(Stored data entries)
..........

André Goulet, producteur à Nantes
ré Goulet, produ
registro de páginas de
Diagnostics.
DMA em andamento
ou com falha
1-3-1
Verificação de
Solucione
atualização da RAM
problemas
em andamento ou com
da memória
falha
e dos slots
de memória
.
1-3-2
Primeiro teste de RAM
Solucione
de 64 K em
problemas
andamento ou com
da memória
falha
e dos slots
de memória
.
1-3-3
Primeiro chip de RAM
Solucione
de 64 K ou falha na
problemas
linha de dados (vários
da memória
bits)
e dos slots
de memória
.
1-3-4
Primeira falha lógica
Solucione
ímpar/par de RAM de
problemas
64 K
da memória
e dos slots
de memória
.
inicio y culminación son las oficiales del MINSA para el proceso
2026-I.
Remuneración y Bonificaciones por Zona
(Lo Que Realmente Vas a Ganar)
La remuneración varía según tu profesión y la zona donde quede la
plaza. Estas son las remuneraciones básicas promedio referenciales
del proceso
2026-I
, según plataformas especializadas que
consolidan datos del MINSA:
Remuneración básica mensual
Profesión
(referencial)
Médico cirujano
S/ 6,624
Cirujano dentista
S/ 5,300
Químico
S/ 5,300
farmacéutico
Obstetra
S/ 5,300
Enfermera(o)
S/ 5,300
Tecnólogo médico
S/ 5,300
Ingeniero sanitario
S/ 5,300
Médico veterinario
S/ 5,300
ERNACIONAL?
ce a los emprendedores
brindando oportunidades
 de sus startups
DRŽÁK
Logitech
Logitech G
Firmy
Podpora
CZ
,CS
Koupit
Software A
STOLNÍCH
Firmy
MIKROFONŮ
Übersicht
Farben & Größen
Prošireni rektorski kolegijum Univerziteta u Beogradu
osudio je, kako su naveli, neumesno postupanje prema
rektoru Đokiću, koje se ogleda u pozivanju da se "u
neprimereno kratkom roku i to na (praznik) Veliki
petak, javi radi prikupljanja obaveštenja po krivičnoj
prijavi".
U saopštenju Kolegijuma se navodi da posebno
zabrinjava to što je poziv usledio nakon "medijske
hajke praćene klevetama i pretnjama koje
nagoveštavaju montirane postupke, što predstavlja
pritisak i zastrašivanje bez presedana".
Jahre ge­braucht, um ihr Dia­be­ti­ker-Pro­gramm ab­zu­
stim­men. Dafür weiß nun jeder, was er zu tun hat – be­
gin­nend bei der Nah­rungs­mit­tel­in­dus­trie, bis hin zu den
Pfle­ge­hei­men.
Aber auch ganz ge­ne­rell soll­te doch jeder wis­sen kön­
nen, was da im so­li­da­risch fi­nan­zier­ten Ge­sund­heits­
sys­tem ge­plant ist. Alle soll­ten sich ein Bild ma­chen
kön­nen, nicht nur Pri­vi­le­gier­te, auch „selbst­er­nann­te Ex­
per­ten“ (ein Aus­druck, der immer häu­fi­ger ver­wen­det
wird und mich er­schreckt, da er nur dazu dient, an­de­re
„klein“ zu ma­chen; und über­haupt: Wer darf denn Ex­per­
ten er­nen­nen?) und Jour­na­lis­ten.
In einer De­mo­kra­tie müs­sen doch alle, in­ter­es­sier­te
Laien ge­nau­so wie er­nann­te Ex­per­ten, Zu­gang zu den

..........

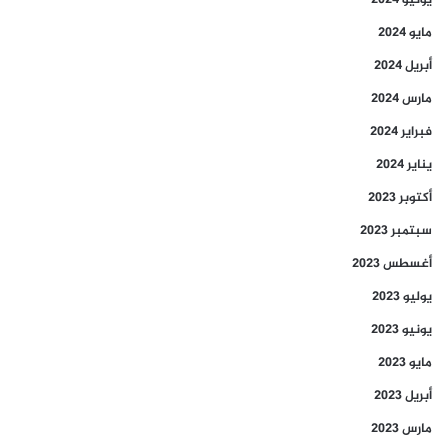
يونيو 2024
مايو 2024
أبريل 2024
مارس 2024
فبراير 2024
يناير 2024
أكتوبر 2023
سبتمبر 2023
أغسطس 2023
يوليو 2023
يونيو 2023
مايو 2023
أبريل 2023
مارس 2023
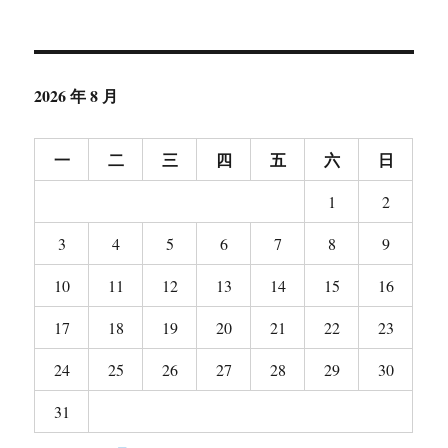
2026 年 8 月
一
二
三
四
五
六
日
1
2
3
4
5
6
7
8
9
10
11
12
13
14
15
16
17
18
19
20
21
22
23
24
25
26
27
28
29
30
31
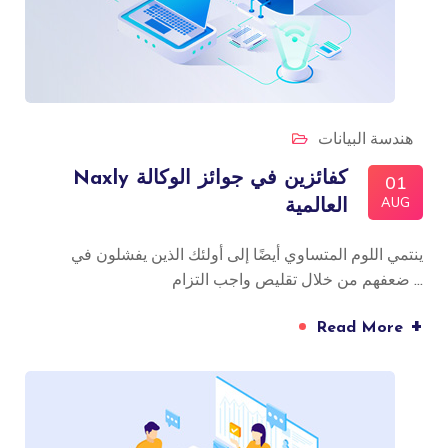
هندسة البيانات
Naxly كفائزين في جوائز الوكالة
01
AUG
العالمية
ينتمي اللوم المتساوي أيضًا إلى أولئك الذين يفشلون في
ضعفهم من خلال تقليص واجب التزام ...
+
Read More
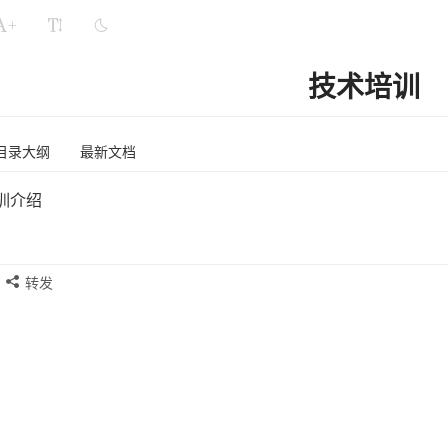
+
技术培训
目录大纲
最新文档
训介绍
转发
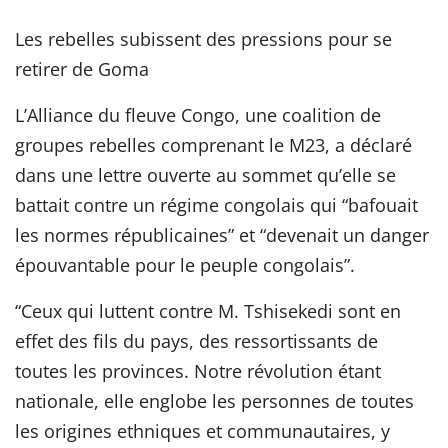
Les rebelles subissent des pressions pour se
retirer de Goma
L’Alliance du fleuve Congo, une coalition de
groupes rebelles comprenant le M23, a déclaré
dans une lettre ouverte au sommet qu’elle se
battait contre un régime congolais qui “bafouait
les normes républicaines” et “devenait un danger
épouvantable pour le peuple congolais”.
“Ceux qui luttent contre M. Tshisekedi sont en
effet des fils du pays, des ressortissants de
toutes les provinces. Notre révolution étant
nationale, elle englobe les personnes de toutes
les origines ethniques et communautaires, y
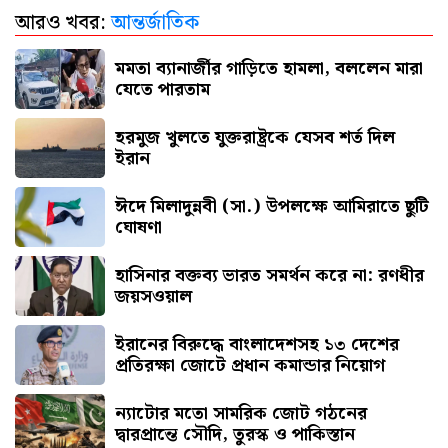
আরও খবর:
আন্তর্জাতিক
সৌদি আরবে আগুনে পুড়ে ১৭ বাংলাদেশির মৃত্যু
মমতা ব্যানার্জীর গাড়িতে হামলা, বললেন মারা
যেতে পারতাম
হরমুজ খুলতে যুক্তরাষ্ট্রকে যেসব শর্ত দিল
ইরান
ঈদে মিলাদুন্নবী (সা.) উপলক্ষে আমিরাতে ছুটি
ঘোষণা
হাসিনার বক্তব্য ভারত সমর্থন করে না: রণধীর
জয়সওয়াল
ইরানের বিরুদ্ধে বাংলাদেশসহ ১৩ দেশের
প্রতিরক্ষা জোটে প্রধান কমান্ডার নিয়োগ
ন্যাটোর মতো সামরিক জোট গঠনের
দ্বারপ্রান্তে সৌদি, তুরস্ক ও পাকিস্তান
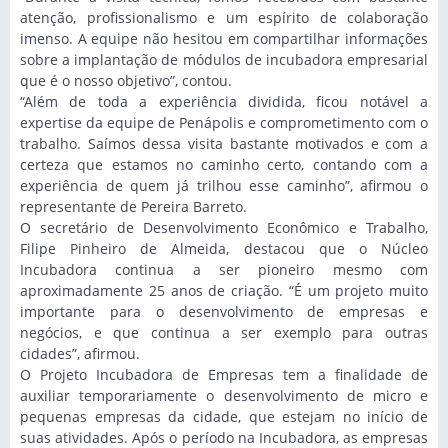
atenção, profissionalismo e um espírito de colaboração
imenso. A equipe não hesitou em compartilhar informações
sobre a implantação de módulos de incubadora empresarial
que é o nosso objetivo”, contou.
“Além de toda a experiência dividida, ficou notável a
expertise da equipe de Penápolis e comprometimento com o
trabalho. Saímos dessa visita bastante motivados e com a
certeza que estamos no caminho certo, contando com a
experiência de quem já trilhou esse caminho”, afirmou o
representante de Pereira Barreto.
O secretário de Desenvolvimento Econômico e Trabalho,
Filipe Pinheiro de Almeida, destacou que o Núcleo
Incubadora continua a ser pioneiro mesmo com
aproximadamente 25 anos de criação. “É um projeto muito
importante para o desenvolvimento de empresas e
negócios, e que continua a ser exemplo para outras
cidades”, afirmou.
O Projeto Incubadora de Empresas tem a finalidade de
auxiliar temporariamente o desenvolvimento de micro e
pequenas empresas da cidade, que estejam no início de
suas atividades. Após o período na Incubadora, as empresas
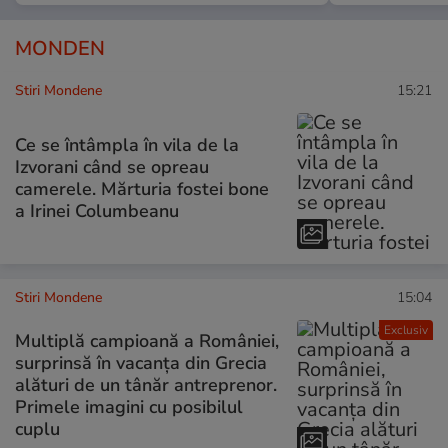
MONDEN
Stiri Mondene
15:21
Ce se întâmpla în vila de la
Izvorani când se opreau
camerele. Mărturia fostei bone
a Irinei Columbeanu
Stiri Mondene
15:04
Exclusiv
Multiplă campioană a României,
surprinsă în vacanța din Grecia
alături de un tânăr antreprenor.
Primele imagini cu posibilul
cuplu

..........

### [THE TASK]
Starting with the line with "Incubadora continua a ser pioneiro mesmo com" above and going on through the line with "pequenas empresas da", transcribe every line exactly, both ends included, and add nothing.

### [SOLVED PROBLEM]
Incubadora continua a ser pioneiro mesmo com
aproximadamente 25 anos de criação. “É um projeto muito
importante para o desenvolvimento de empresas e
negócios, e que continua a ser exemplo para outras
cidades”, afirmou.
O Projeto Incubadora de Empresas tem a finalidade de
auxiliar temporariamente o desenvolvimento de micro e
pequenas empresas da cidade, que estejam no início de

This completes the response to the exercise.